▶ **The task**: Your task is to count the lines of the records that contain "jeho". Answer with the number and nothing else.

* * * * *

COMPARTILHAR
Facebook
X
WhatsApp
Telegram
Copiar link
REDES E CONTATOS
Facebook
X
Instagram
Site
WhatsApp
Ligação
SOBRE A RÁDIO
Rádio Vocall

* * * * *

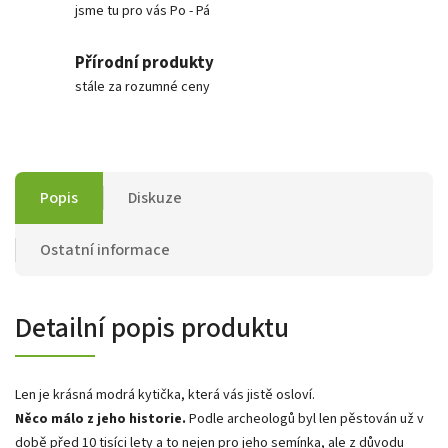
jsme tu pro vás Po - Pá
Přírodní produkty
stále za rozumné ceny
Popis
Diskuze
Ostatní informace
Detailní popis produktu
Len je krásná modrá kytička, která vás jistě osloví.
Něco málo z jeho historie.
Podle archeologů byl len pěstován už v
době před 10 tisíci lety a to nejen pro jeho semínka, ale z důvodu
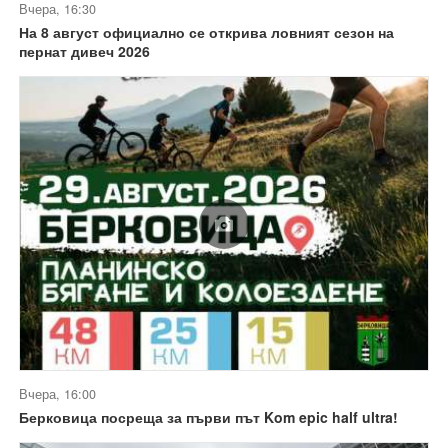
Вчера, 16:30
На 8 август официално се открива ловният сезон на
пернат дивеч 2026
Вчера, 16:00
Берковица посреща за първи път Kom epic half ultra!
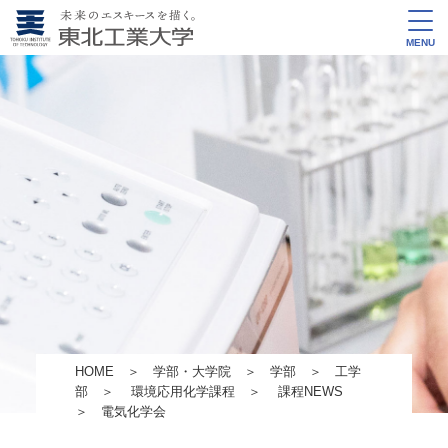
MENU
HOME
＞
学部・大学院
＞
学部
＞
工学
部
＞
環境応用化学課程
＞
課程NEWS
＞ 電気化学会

* * * * *

▶ **Output**: 2